- **To do**:
In the data that follows, count each line with the string "אישית"; the reply is the number only.

- - - - - - -

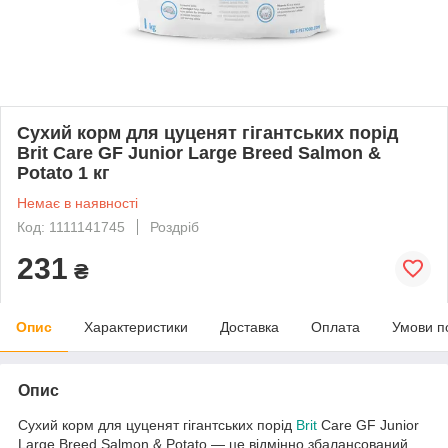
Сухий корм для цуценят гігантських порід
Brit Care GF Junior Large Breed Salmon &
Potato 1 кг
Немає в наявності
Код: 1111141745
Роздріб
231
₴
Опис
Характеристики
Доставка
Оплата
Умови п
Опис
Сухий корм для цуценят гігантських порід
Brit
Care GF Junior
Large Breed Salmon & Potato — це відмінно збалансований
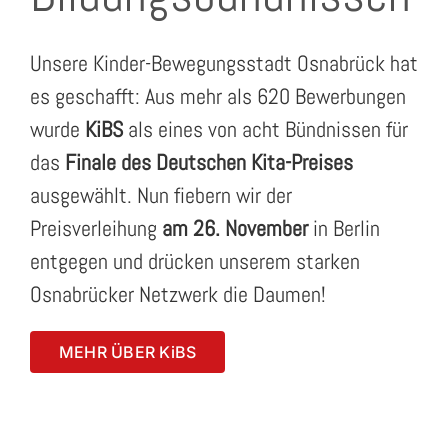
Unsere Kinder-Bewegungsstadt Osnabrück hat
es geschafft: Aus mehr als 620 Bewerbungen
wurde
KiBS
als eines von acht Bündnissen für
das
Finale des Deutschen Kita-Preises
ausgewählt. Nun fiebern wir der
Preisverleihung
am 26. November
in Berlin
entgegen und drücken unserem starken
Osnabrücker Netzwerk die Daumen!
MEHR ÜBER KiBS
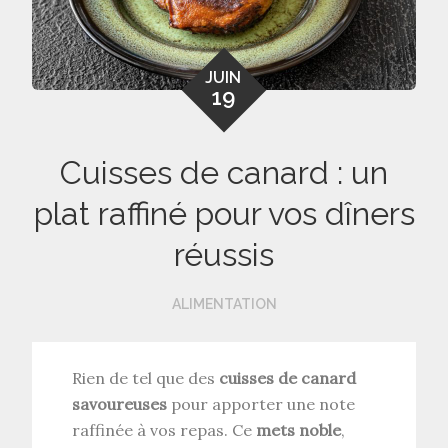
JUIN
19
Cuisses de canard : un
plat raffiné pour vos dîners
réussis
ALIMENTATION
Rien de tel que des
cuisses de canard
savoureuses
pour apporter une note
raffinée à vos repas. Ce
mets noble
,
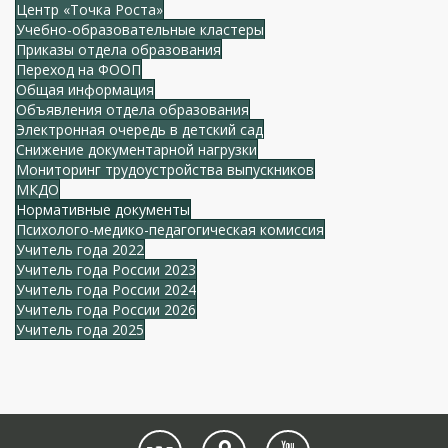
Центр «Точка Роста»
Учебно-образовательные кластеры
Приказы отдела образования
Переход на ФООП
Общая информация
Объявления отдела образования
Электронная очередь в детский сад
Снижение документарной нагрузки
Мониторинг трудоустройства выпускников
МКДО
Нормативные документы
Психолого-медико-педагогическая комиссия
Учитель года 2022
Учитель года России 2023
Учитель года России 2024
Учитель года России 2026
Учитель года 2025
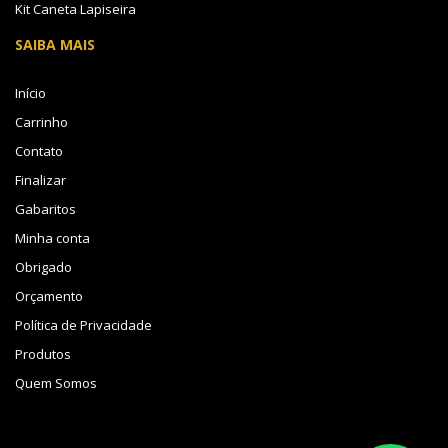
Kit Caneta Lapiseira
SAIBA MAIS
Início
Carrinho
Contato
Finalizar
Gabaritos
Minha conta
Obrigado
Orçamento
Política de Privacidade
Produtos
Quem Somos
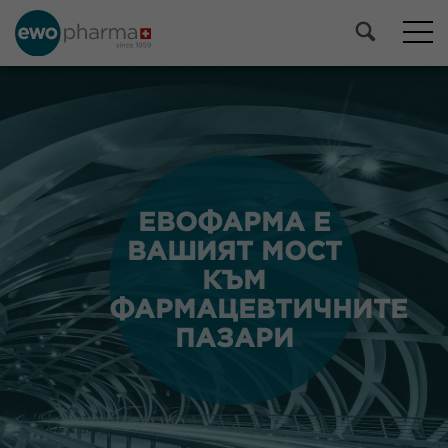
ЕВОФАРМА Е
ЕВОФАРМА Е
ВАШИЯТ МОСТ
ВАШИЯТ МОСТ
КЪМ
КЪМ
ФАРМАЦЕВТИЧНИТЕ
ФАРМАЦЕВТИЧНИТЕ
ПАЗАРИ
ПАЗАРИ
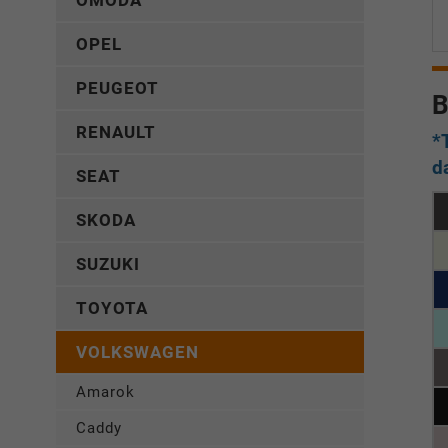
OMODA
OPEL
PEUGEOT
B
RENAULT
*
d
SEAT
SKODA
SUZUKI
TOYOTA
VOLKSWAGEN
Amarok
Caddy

- - - - - - -

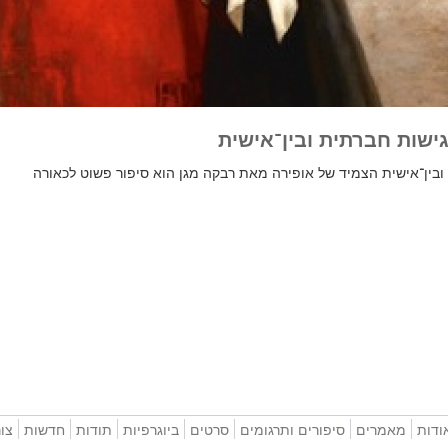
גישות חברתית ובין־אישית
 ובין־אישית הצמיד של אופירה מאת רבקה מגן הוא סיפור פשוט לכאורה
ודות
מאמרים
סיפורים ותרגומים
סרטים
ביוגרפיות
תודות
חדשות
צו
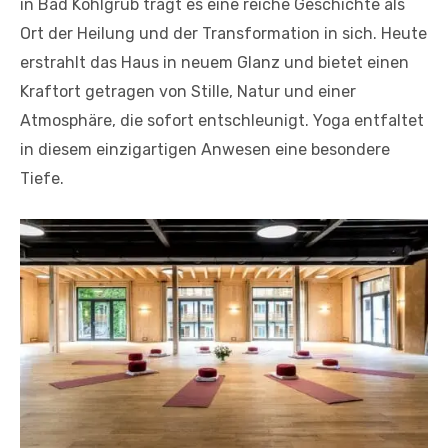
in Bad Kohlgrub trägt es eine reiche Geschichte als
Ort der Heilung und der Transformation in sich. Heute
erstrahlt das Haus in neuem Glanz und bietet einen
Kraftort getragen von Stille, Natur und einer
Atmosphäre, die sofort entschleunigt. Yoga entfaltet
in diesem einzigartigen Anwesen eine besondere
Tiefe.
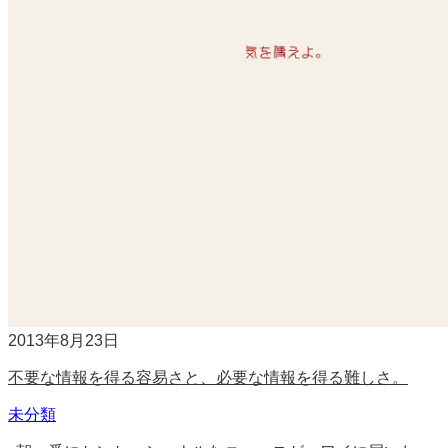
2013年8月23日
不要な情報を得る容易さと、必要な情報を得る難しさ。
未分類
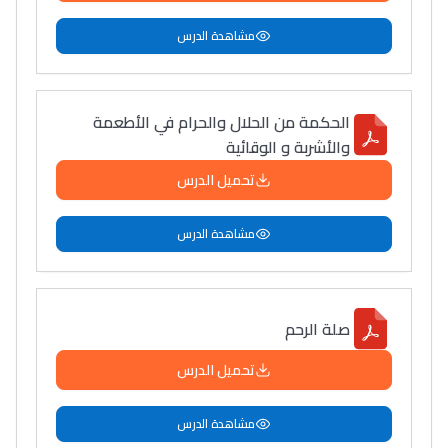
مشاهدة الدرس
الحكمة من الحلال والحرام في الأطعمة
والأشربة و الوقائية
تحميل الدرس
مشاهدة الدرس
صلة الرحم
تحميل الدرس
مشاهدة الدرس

- - - - - - -

- **Result below**:
2